Why the `T* operator->()` is applied repeatedly even if written once?

Why the T* operator->() is applied repeatedly even if written once? But another T& operator*() is applied once, and should be written many times.

As known there is Execute-Around Pointer Idiom in C++. More C++ Idioms/Execute-Around Pointer

Provide a smart pointer object that transparently executes actions before and after each function call on an object, given that the actions performed are the same for all functions. And before and after each treatment to member variable of a class. For example we can performs:

  • lock mutex
  • log action
  • visualize changing data

I added some in main() to this example:

#include <iostream>
#include <vector>

class VisualizableVector {
  public:
    class proxy {
      public:
        proxy (std::vector<int> *v) : vect (v) {
            std::cout << "Before size is: " << vect->size() << std::endl;
        }
        std::vector<int> * operator -> () { return vect; }
        std::vector<int> & operator * () { return *vect; }
        ~proxy () { std::cout << "After size is: " << vect->size() << std::endl; }
      private:
        std::vector <int> * vect;
    };        
    VisualizableVector (std::vector<int> *v) : vect(v) {}            
    ~VisualizableVector () { delete vect; }   
    proxy operator -> () { return proxy (vect); }
    proxy operator * () { return proxy (vect); }
  private:
    std::vector <int> * vect;
};

int main()
{
  VisualizableVector vecc (new std::vector<int>);

  vecc->push_back (10);         // 1. Note use of -> operator instead of . operator      
  vecc->push_back (20);         // 2. ok      
  (*vecc)->push_back (30);      // 3. ok      
  // (*vecc).push_back (40);    // 4. error      
  (**vecc).push_back (50);      // 5. ok      
  // vecc->->push_back (60);    // 6. error     
}

Online compiler result: http://ideone.com/cXGdxW

Why do we need to write twice **, but only once -> ?

Its operator return the same thing proxy:

    proxy operator -> () { return proxy (vect); }
    proxy operator * () { return proxy (vect); }

But why do we need to use * again, but we shouldn't use -> again?:

  vecc->push_back (20);     // 2. ok      (vecc->) is proxy
  (**vecc).push_back (50);  // 5. ok      (*vecc) is proxy

Why not vecc->->push_back (20);?

Is there anything about this in the standard C++ (03/11/14)?

UPDATE:

In different cases we should use 1,2 or 3 operator->s : http://ideone.com/89kfYF

#include <iostream>
#include <vector>    
class VisualizableVector {
  public:
    class proxy {
      public:
        proxy (std::vector<int> *v) : vect (v) {
            std::cout << "Before size is: " << vect->size() << std::endl;
        }
        std::vector<int> * operator -> () { return vect; }
        std::vector<int> & operator * () { return *vect; }
        ~proxy () { std::cout << "After size is: " << vect->size() << std::endl; }
      private:
        std::vector <int> * vect;
    };        
    VisualizableVector (std::vector<int> *v) : vect(v) {}            
    ~VisualizableVector () { delete vect; }   
    proxy operator -> () { return proxy (vect); }
    proxy operator * () { return proxy (vect); }
  private:
    std::vector <int> * vect;
};

int main()
{
  VisualizableVector vecc (new std::vector<int>);

    vecc->push_back(30);            // ok       // one ->
  //vecc.operator->().push_back(30);// error    // one ->

  //vecc->->push_back(30);          // error    // two ->
  vecc.operator->()->push_back(30); // ok       // two ->

  auto proxy3 = vecc.operator->();      // 1st operator->()
  auto pointer = proxy3.operator->();   // 2nd operator->()
  pointer->push_back(30);               // 3rd operator->()      
  return 0;
}

Page 327: Working Draft, Standard for Programming Language C++ 2014-11-19

13.5.6 Class member access [over.ref] 1 operator-> shall be a non-static member function taking no parameters.

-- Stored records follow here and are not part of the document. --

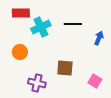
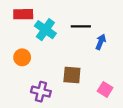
cyan cross: (41, 27) -> (45, 30), turned -30
blue arrow: (99, 38) -> (101, 42), moved

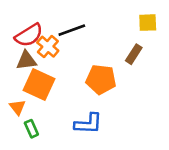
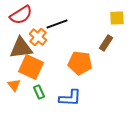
red semicircle: (29, 35) -> (21, 15), moved
brown triangle: (26, 60) -> (21, 48), size x1.4
green rectangle: (31, 129) -> (39, 92), moved

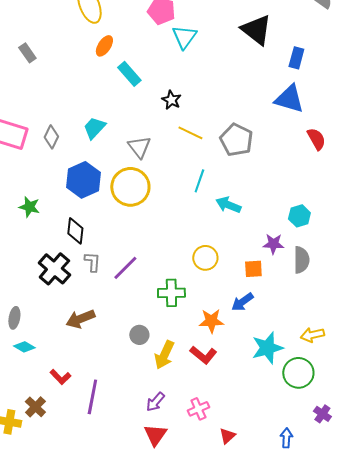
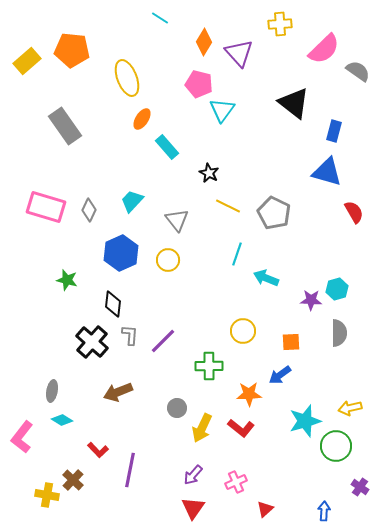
gray rectangle: (27, 53) -> (65, 126), size x1.8
yellow circle: (130, 187) -> (168, 260), size x0.6
purple star: (273, 244) -> (311, 300), moved

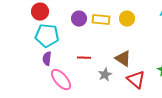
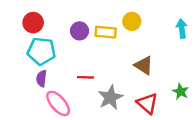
yellow circle: (127, 19) -> (132, 21), moved
brown triangle: (123, 59) -> (144, 65), moved
gray star: (105, 75) -> (110, 97), size x1.5

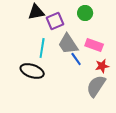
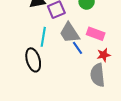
black ellipse: (32, 71) -> (33, 60), turned 55
gray semicircle: (96, 86) -> (98, 75), turned -40

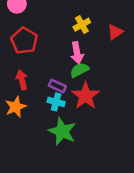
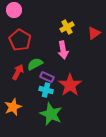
green semicircle: (79, 70) -> (35, 64), moved
red arrow: (22, 80) -> (18, 72), turned 42
orange star: (16, 107) -> (13, 107), moved

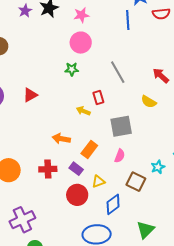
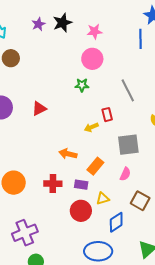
yellow arrow: (83, 111) -> (91, 127), turned -48
purple rectangle: (76, 169) -> (81, 185), turned -32

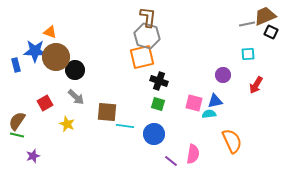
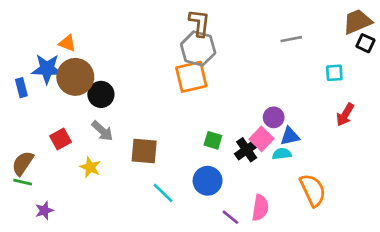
gray line: (247, 24) -> (291, 39), moved
purple circle: (223, 75) -> (274, 117), moved
black cross: (159, 81) -> (247, 150), moved, turned 36
pink square: (194, 103) -> (262, 139), turned 30
cyan line: (125, 126) -> (163, 193), moved, turned 36

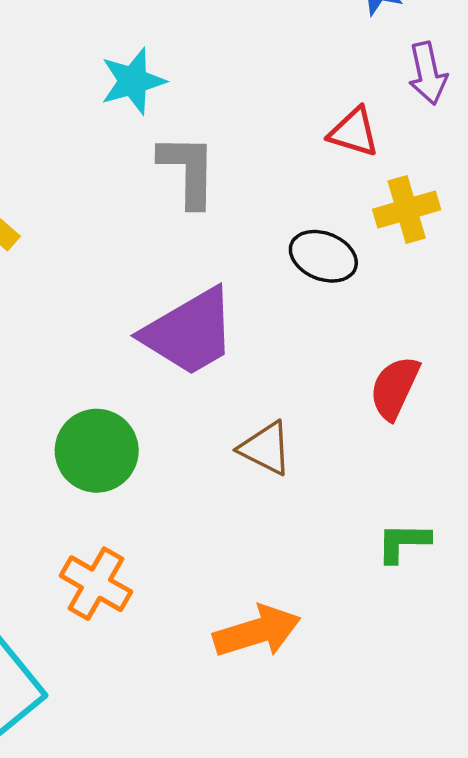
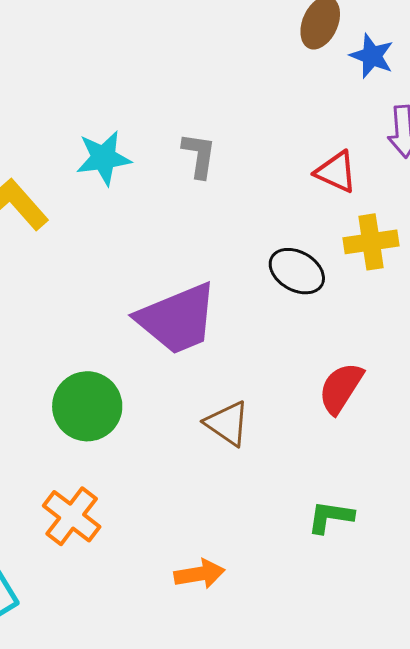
cyan star: (133, 81) -> (104, 158), moved
gray L-shape: (188, 171) -> (199, 155), moved, size x0.7
orange arrow: (257, 631) -> (199, 574), size x0.7

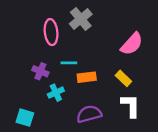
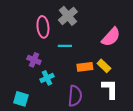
cyan line: (69, 63) -> (65, 46), moved
orange rectangle: (87, 77) -> (85, 67), moved
purple semicircle: (89, 114) -> (75, 96), turned 110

It implements the class member access syntax that uses ->. postfix-expression -> templateopt id-expression postfix-expression -> pseudo-destructor-name An expression x->m is interpreted as (x.operator->())->m for a class object x of type T if T::operator->() exists and if the operator is selected as the best match function by the overload resolution mechanism (13.3).

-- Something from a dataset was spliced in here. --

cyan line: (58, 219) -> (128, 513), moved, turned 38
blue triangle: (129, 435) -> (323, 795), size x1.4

I.e. x->m is (x.operator->())->m.

Solution

  • a->b is defined as (*a).b if and only if a is a pointer.

    If a is not a pointer, it is defined as (a.operator->())->b. Now typically operator-> returns a pointer, so it then does a (*(a.operator->())).b and done.

    But if it instead returns a non-pointer, this definition is recursive.

    There is no similar recursive definition for unary operator*.

    In short, the standard says so. Why? Because the writers thought it would be both elegant and useful.

    As an aside, there is an active proposal for operator. which will probably be in C++ as of 2021. This would permit (*a).b to behave the same as a->b.